The Future of Housing

So what is causing home prices to soar?

No one quite has the answer. Clearly, the high salaries paid out by big tech companies are influencing housing prices in the Bay Area and by extension the West Coast and beyond. Investment in real estate by private equity companies may also be driving up the cost of houses in other areas.

Yet it is also clear that housing costs cannot simply increase indefinitely without the bottom falling out of the market. In San Francisco, a wealth of tech-based jobs can allow individuals working for large conglomerates to own property. For millions of other workers who aren’t bringing in six-figure salaries every year, however, it has become impossible to afford down-payments on homes. And even six-figure salaries aren’t cutting it in many areas.

The Role of Interest Rates

But the problem here isn’t completely related to tech salaries. Individuals earning high salaries can currently afford million-dollar homes because interest rates are extremely low. If these rates increase over the next few years, many homeowners in expensive areas could find themselves struggling to make payments on ballooning mortgages.

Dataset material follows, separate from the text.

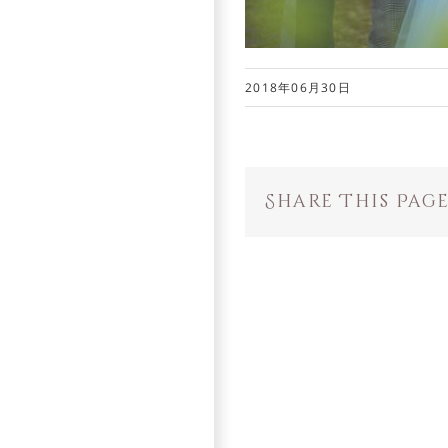
2018年06月30日
Share This Pag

A similar thing occurred during the 2008 crash; however, very few homeowners at the time had taken out mortgages on million-dollar properties. The stakes nowadays are much higher. And it stands to reason then that a housing market that cannot sustain itself must crash. Add a pandemic into the mix, and the result could be a catastrophic blow to the global economy.

Preparing for a Downturn

Fortunately, the economy has remained stable over the last year; in many respects, things may be more stable than they appear. And if interest rates remain low, an economic disaster could be avoided. But how should individuals prepare for a potential housing market crash?

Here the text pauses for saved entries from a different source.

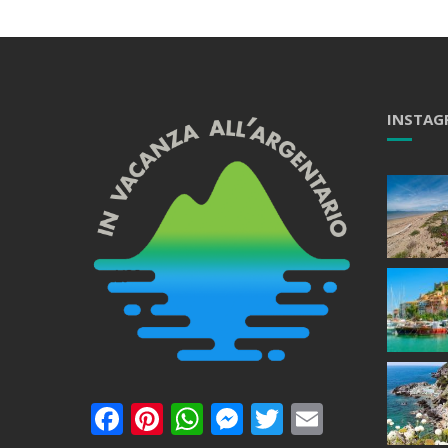
INSTAG
Facebook
Pinterest
WhatsApp
Messenger
Twitter
Email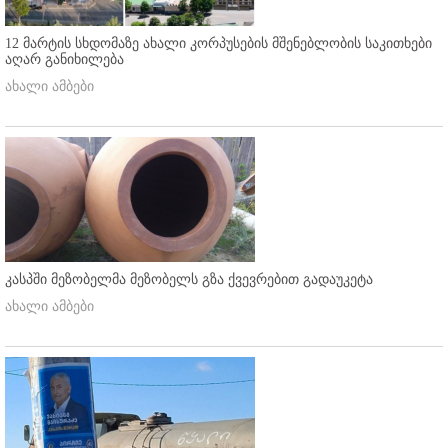
12 მარტის სხდომაზე ახალი კორპუსების მშენებლობის საკითხები
აღარ განიხილება
ახალი ამბები
კასპში მეზობელმა მეზობელს გზა ქვევრებით გადაუკეტა
ახალი ამბები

The answer is a complex one, but waiting on a dip in the market to purchase a home might help out buyers who want to get in on the property market but can’t at present due to high home costs. To wit, allowing the market to correct itself over the next few years might open up opportunities for new buyers. That is by no means a bad thing.

Looking for Opportunity

Saving money for a possible economic downturn might seem difficult at a time of soaring living costs, but we’ve seen via the COVID crisis that social stability can hit serious periods of turbulence. If the housing market crashes, expect to see layoffs and hiring freezes across the country.

At the end of the day, however, remaining optimistic and looking for wider patterns in the housing market can make a big difference in how you can respond to a potential market crash. Keep a cool head and rein in your expenses as much as you can: You might find opportunity in even the thorniest of markets. In a “corrected” market, you might even find your dream house within your grasp.